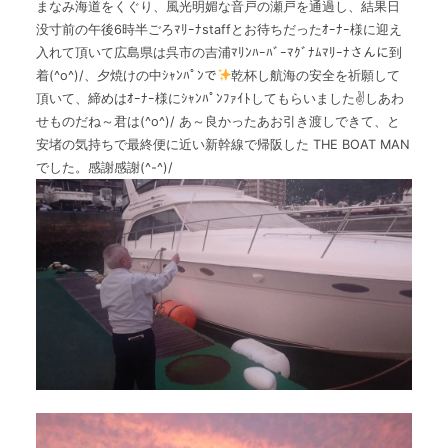
まなみ海道をくぐり、風光明媚な音戸の瀬戸を通過し、結果日
The Boat Manとは
没寸前の午後6時半ごろﾏﾘｰﾅstaffとお待ちだったｵｰﾅｰ様に迎え
入れて頂いて広島県は呉市の吉浦ﾏﾘﾝﾊｰﾊﾞｰﾏｸﾞﾅﾑﾏﾘｰﾅさんに到
着(^o^)/、夕焼けの中ｼｬﾝﾊﾟﾝで
乾杯し航海の安全を祈願して
頂いて、締めはｵｰﾅｰ様にｼｬﾝﾊﾟﾝﾌｧｲﾄしてもらいました✌しあわ
せものだね～君は(^o^)/ あ～良かったあお引き渡しできて、と
安堵の気持ちで最終便に近い新幹線で帰阪した THE BOAT MAN
でした。感謝感謝(^-^)/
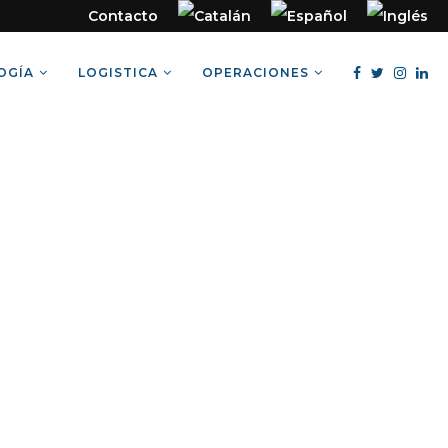
Contacto
OGÍA
LOGISTICA
OPERACIONES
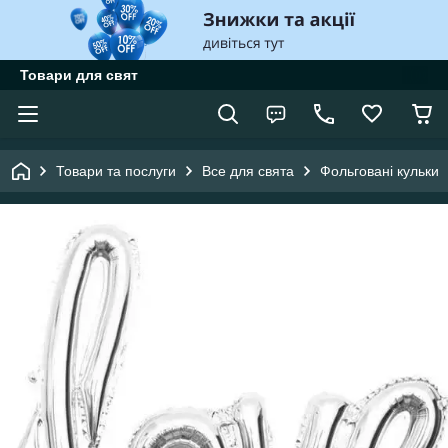
Товари для свят
Товари та послуги
Все для свята
Фольговані кульки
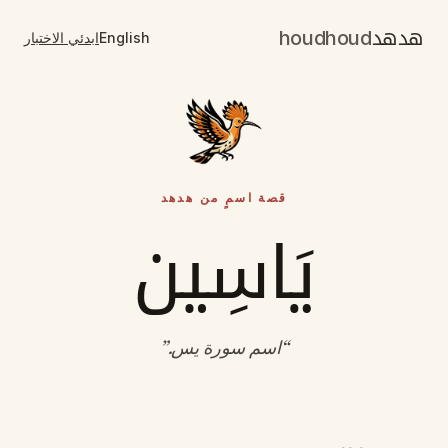
هدهد
houdhoud
English
ابدئي الاختبار
قصة اسمٍ من هدهد
يَاسِين
“
اسم سورة يس
.”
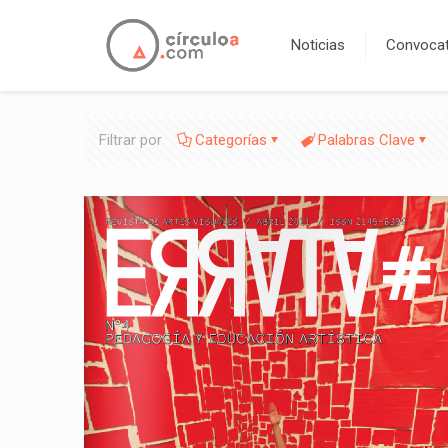
Noticias
Convocat
Filtrar por
Categorías
Palabras Clave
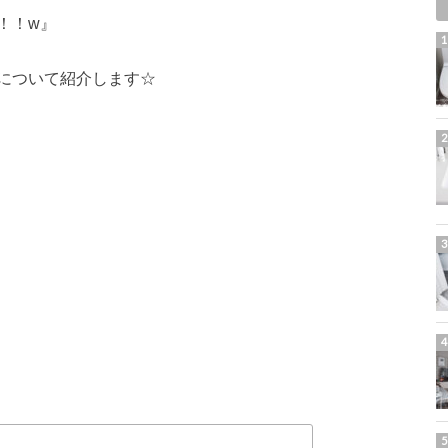
！！w』
について紹介します☆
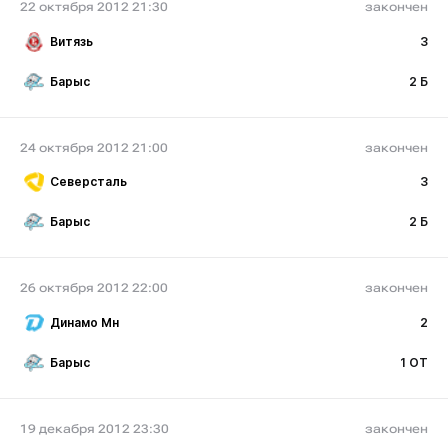
22 октября 2012 21:30
закончен
Витязь
3
Барыс
2 Б
24 октября 2012 21:00
закончен
Северсталь
3
Барыс
2 Б
26 октября 2012 22:00
закончен
Динамо Мн
2
Барыс
1 ОТ
19 декабря 2012 23:30
закончен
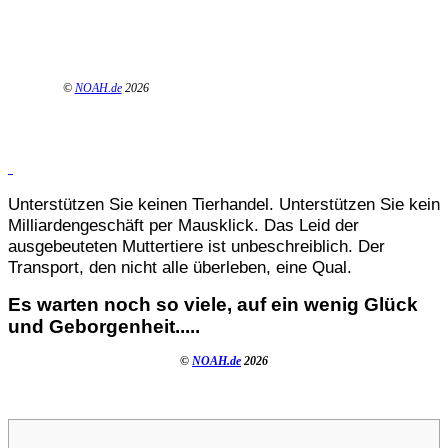
©
NOAH.de
2026
Unterstützen Sie keinen Tierhandel. Unterstützen Sie kein
Milliardengeschäft per Mausklick. Das Leid der
ausgebeuteten Muttertiere ist unbeschreiblich. Der
Transport, den nicht alle überleben, eine Qual.
Es warten noch so viele, auf ein wenig Glück
und Geborgenheit.....
©
NOAH.de
2026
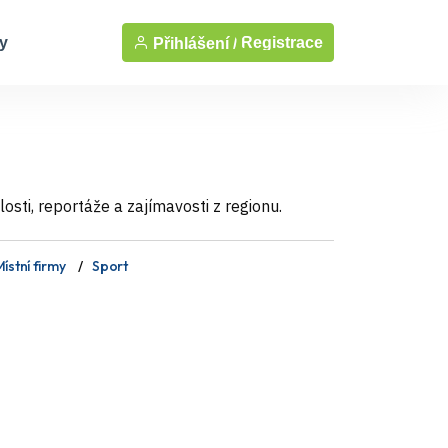
y
Registrace
Přihlášení /
sti, reportáže a zajímavosti z regionu.
ístní firmy
Sport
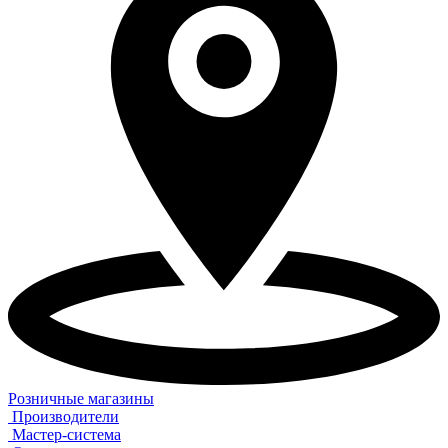
Розничные магазины
Производители
Мастер-система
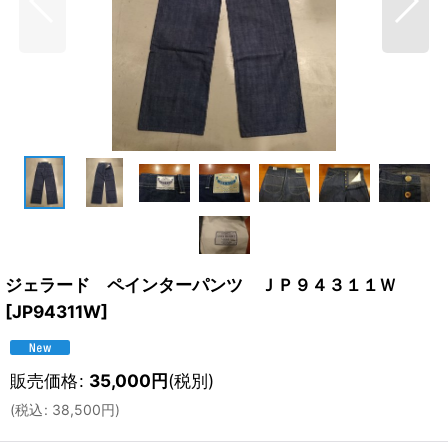
ジェラード ペインターパンツ ＪＰ９４３１１Ｗ
[
JP94311W
]
販売価格
:
35,000
円
(税別)
(
税込
:
38,500
円
)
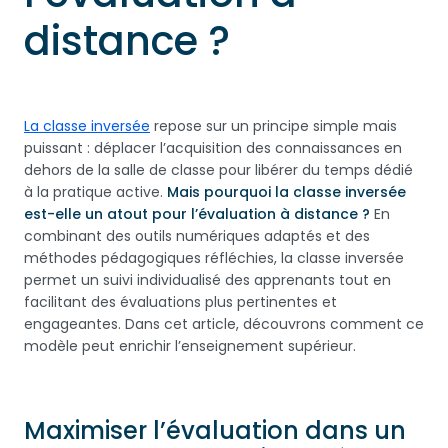
distance ?
La classe inversée
repose sur un principe simple mais
puissant : déplacer l’acquisition des connaissances en
dehors de la salle de classe pour libérer du temps dédié
à la pratique active.
Mais pourquoi la classe inversée
est-elle un atout pour l’évaluation à distance ?
En
combinant des outils numériques adaptés et des
méthodes pédagogiques réfléchies, la classe inversée
permet un suivi individualisé des apprenants tout en
facilitant des évaluations plus pertinentes et
engageantes. Dans cet article, découvrons comment ce
modèle peut enrichir l’enseignement supérieur.
Maximiser l’évaluation dans un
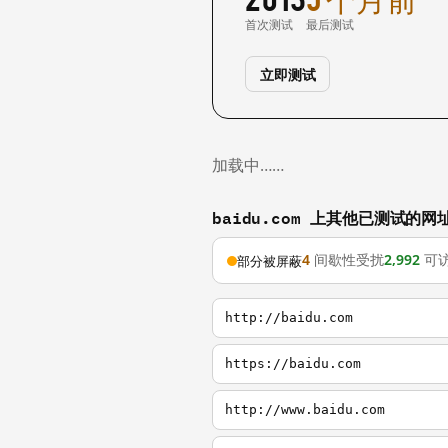
首次测试
最后测试
立即测试
加载中……
baidu.com 上其他已测试的网
4
间歇性受扰
2,992
可
部分被屏蔽
http://baidu.com
https://baidu.com
http://www.baidu.com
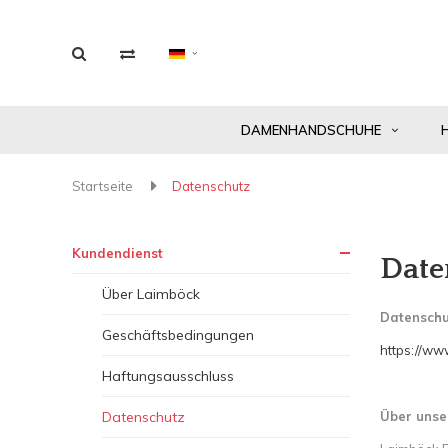
DAMENHANDSCHUHE
Startseite
Datenschutz
Kundendienst
Date
Über Laimböck
Datenschu
Geschäftsbedingungen
https://ww
Haftungsausschluss
Datenschutz
Über unse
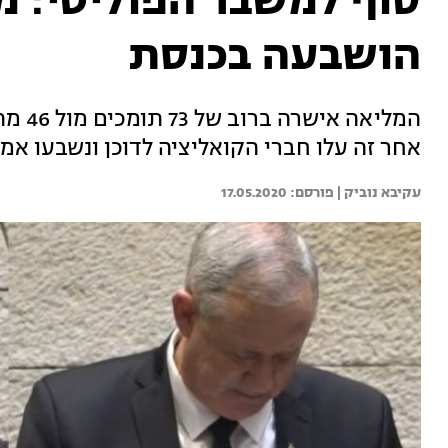
סוף למשבר הפוליטי: מ
הושבעה בכנסת
המליא
אחר זה עלו חברי הקואליציה לדוכן ונשבעו אמונים
עקיבא נוביק | 
17.05.2020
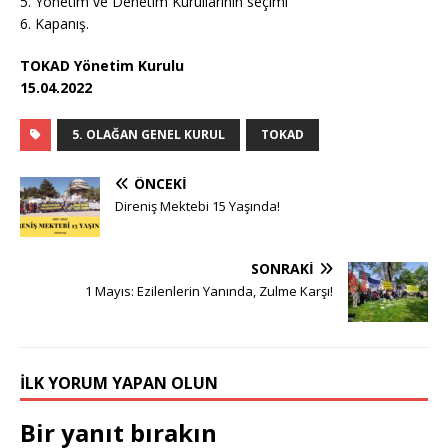
5. Yönetim ve Denetim Kurullarının seçimi
6. Kapanış.
TOKAD Yönetim Kurulu
15.04.2022
5. OLAĞAN GENEL KURUL
TOKAD
ÖNCEKI
Direniş Mektebi 15 Yaşında!
SONRAKI
1 Mayıs: Ezilenlerin Yanında, Zulme Karşı!
İLK YORUM YAPAN OLUN
Bir yanıt bırakın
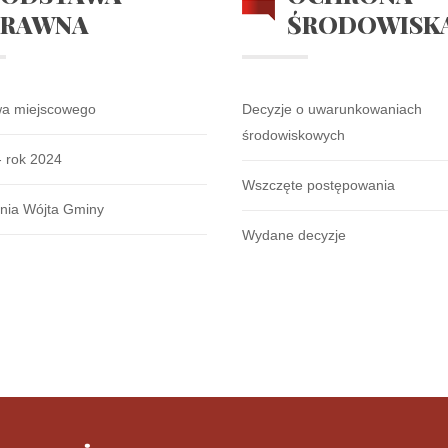
PRAWNA
ŚRODOWISK
wa miejscowego
Decyzje o uwarunkowaniach
środowiskowych
- rok 2024
Wszczęte postępowania
nia Wójta Gminy
Wydane decyzje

WHAT TO PRODUCE | Beginning at the line that has "22 октября 2012 21:30" and ending at the line that has "méthodes pédagogiques réfléchies, la", restate the listing above word for word, pictures left out.

OUTPUT OF THE TASK |
22 октября 2012 21:30
закончен
Витязь
3
Барыс
2 Б
24 октября 2012 21:00
закончен
Северсталь
3
Барыс
2 Б
26 октября 2012 22:00
закончен
Динамо Мн
2
Барыс
1 ОТ
19 декабря 2012 23:30
закончен
©
NOAH.de
2026
Unterstützen Sie keinen Tierhandel. Unterstützen Sie kein
Milliardengeschäft per Mausklick. Das Leid der
ausgebeuteten Muttertiere ist unbeschreiblich. Der
Transport, den nicht alle überleben, eine Qual.
Es warten noch so viele, auf ein wenig Glück
und Geborgenheit.....
©
NOAH.de
2026
y
Registrace
Přihlášení /
sti, reportáže a zajímavosti z regionu.
ístní firmy
Sport
Розничные магазины
Производители
Мастер-система
ジェラード ペインターパンツ ＪＰ９４３１１Ｗ
[
JP94311W
]
販売価格
:
35,000
円
(税別)
(
税込
:
38,500
円
)
distance ?
La classe inversée
repose sur un principe simple mais
puissant : déplacer l’acquisition des connaissances en
dehors de la salle de classe pour libérer du temps dédié
à la pratique active.
Mais pourquoi la classe inversée
est-elle un atout pour l’évaluation à distance ?
En
combinant des outils numériques adaptés et des
méthodes pédagogiques réfléchies, la classe inversée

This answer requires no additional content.